La question du développement de l’Afrique préoccupe Bèbè Kambiré, qui dans cet écrit l’analyse suivant une lecture croisée de deux « penseurs » que sont Laurent BADO et Felwine SARR .
Et si l’Afrique refusait le développement ? A quand l’Afrique ? Faut-il désespérer de l’Afrique ? Pourquoi le berceau de l’humanité est à la traine ? Sommes-nous prédestinés à être parallèles au développement ?
Autant de questions qu’on se pose au sujet du développement de l’Afrique.
Tellement l’Afrique traine les pas, tellement elle a duré dans cet état, tellement le contraste entre les richesses de l’Afrique et son niveau de développement est saisissant (scandales géologiques, paradoxe africain), on est tenté de se demander : « Le Noir est-il maudit ? ».
Justement, c’est par cette interrogation que le Professeur Laurent BADO a introduit sa lettre politique intitulée Mon expérience politique (2014).
A cette question, le Professeur répond par la négative : « Non, les Noirs ne sont pas maudits, rejetés par Dieu ».
Le Professeur situe le problème de l’Afrique à deux niveaux :
D’une part, il y a un certain nombre de jougs qui pèsent sur le Noir : la traite négrière, l’esclavage, la colonisation, les travaux forcés, le racisme, l’exploitation économique d’hier et d’aujourd’hui.
Ces jougs l’ont déboussolé (culturellement parlant) au point qu’il s’est renié ; il n’est plus lui-même, il est à la « croisée des chemins ».
D’autre part, « l’élite intellectuelle et politico-bureaucratique » n’a pas rompu avec la politique coloniale ; au contraire, elle la perpétue « en toute sérénité sans se soucier de l’avenir du continent africain et des générations futures ».

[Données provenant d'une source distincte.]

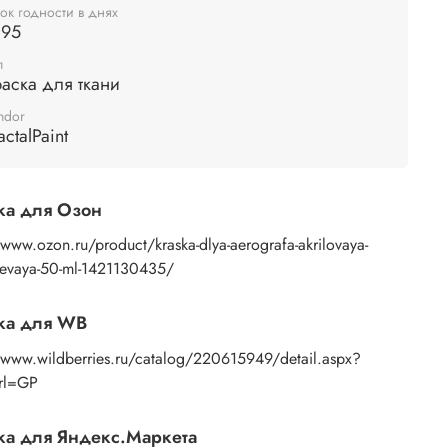
ок годности в днях
раф и расходные материалы для предотвращения
095
вания краски внутри инструмента.
п
льте себе полностью раскрыть свое творчество и
аска для ткани
вать невероятные произведения искусства с
ndor
ью наших акриловых красок по для аэрографа.
actalPaint
е уверены, что каждая ваша работа будет
ящим произведением искусства, которое привлечет
щение окружающих.
ка для Озон
/www.ozon.ru/product/kraska-dlya-aerografa-akrilovaya-
nevaya-50-ml-1421130435/
ка для WB
//www.wildberries.ru/catalog/220615949/detail.aspx?
Url=GP
а для Яндекс.Маркета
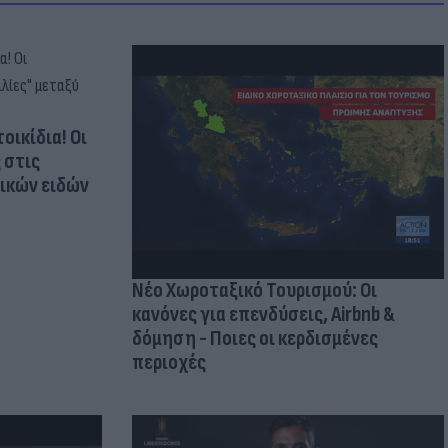
οικίδια! Οι
 στις
τικών ειδών
Νέο Χωροταξικό Τουρισμού: Οι
κανόνες για επενδύσεις, Airbnb &
δόμηση - Ποιες οι κερδισμένες
περιοχές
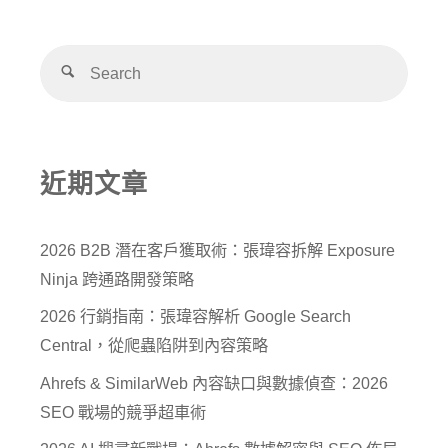
近期文章
2026 B2B 潛在客戶獲取術：張瑋容拆解 Exposure
Ninja 跨通路開發策略
2026 行銷指南：張瑋容解析 Google Search
Central，從爬蟲陷阱到內容策略
Ahrefs & SimilarWeb 內容缺口與數據偵查：2026
SEO 戰場的競爭超車術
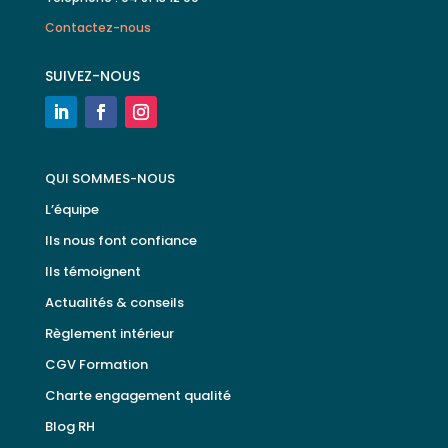
Contactez-nous
SUIVEZ-NOUS
QUI SOMMES-NOUS
L’équipe
Ils nous font confiance
Ils témoignent
Actualités & conseils
Règlement intérieur
CGV Formation
Charte engagement qualité
Blog RH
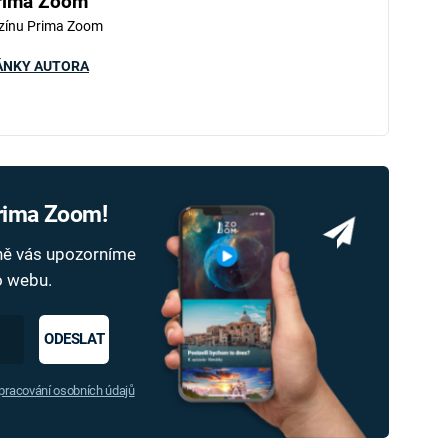
rima Zoom
zínu Prima Zoom
ÁNKY AUTORA
Prima Zoom!
dně vás upozorníme
ho webu.
ODESLAT
racování osobních údajů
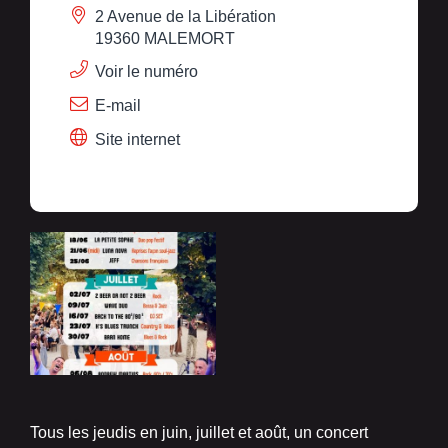
2 Avenue de la Libération
19360 MALEMORT
Voir le numéro
E-mail
Site internet
Tous les jeudis en juin, juillet et août, un concert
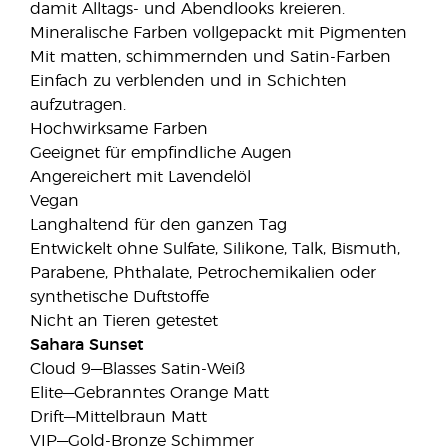
damit Alltags- und Abendlooks kreieren.
Mineralische Farben vollgepackt mit Pigmenten
Mit matten, schimmernden und Satin-Farben
Einfach zu verblenden und in Schichten
aufzutragen.
Hochwirksame Farben
Geeignet für empfindliche Augen
Angereichert mit Lavendelöl
Vegan
Langhaltend für den ganzen Tag
Entwickelt ohne Sulfate, Silikone, Talk, Bismuth,
Parabene, Phthalate, Petrochemikalien oder
synthetische Duftstoffe
Nicht an Tieren getestet
Sahara Sunset
Cloud 9—Blasses Satin-Weiß
Elite—Gebranntes Orange Matt
Drift—Mittelbraun Matt
VIP—Gold-Bronze Schimmer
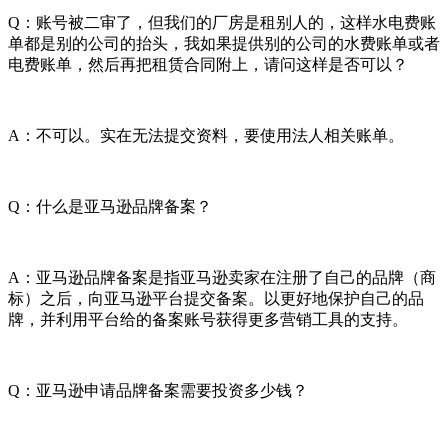
Q：账号被二审了，但我们的厂房是租别人的，这样水电费账
单都是别的公司的抬头，我如果提供别的公司的水费账单或者
电费账单，然后再把租赁合同附上，请问这样是否可以？
A：不可以。实在无法提交资料，要使用法人相关账单。
Q：什么是亚马逊品牌备案？
A：亚马逊品牌备案是指亚马逊卖家在注册了自己的品牌（商
标）之后，向亚马逊平台提交备案。以更好地保护自己的品
牌，并利用平台给的备案账号获得更多营销工具的支持。
Q：亚马逊申请品牌备案需要投资多少钱？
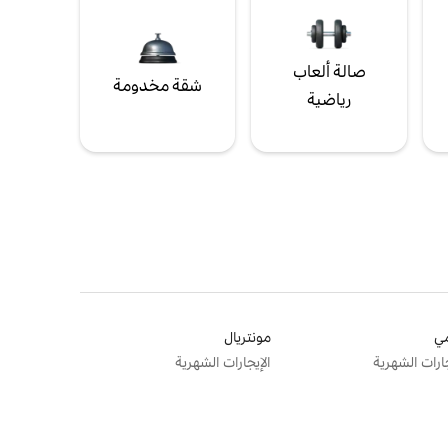
صالة ألعاب
شقة مخدومة
رياضية
ي
مونتريال
جارات الشهرية
الإيجارات الشهرية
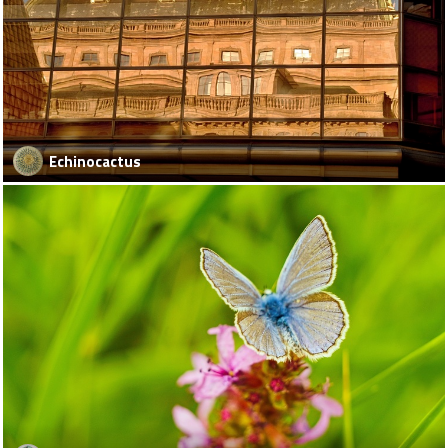
Echinocactus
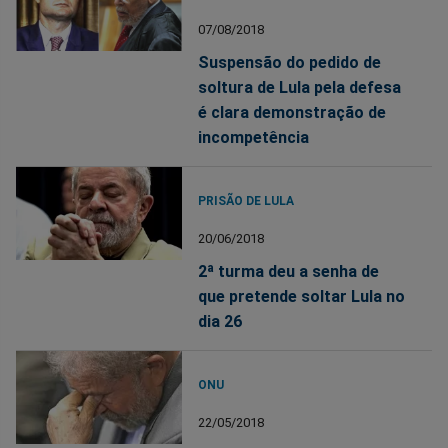
07/08/2018
Suspensão do pedido de
soltura de Lula pela defesa
é clara demonstração de
incompetência
PRISÃO DE LULA
20/06/2018
2ª turma deu a senha de
que pretende soltar Lula no
dia 26
ONU
22/05/2018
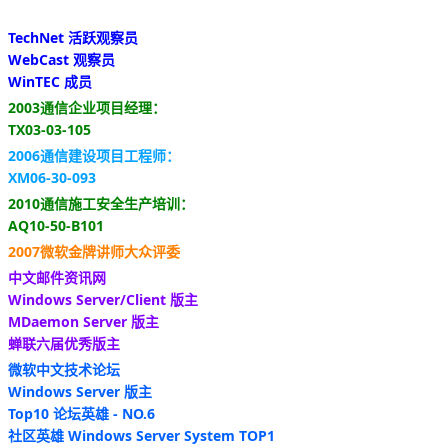
TechNet 活跃观察员
WebCast 观察员
WinTEC 成员
2003通信企业项目经理：
TX03-03-105
2006通信建设项目工程师：
XM06-30-093
2010通信施工安全生产培训：
AQ10-50-B101
2007微软金牌讲师大众评委
中文邮件资讯网
Windows Server/Client 版主
MDaemon Server 版主
蝉联六届优秀版主
微软中文技术论坛
Windows Server 版主
Top10 论坛英雄 - NO.6
社区英雄 Windows Server System TOP1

Le Professeur donne un exemple frappant : « Les rois nègres (ironie certainement) sont heureux de brader nos ressources minières brutes aux Blancs qui gardent les leurs en réserve, et l’argent amassé allant dans leurs poches ».
Il termine par une note quelque peu pessimiste au regard des incohérences des Africains, de leurs comportements et mentalités qui présagent d’un horizon pas très reluisant.
Mais, tenant compte de son style qui est de provoquer un « choc psychologique » pour mieux éveiller les consciences, on peut quand même nourrir un optimisme mesuré car l’horizon peut être prometteur à condition que les Africains opèrent une révolution des mentalités.
Pour qu’advienne cet horizon africain prometteur, Felwine SARR dans son essai intitulé Afrotopia (2016) montre la voie à suivre : « L’Afrique doit inventer son propre modèle, elle ne doit plus courir sur les sentiers qu’on lui indique, mais marcher prestement sur le chemin qu’elle se sera choisi. Sa seule urgence est d’être à la hauteur de ses potentialités ».
« Si nous ne prenons pas le temps de définir qui nous voulons être, on ne peut pas prendre le bon train pour y aller », prévient-il.
Il y a également deux pièges à éviter : premièrement, présenter l’Afrique comme un bloc monolithique alors que l’Afrique est plurielle, l’Afrique ‘‘bouge’’ (il convient même de parler des Afriques).
Deuxièmement, penser le développement de l’Afrique en termes de retard, de course-poursuite ou de rattrapage des pays dits développés. Le retard de l’Afrique est un retard sur elle-même et non un retard sur les autres. « L’Afrique n’a personne à rattraper », martèle le brillant économiste-écrivain sénégalais.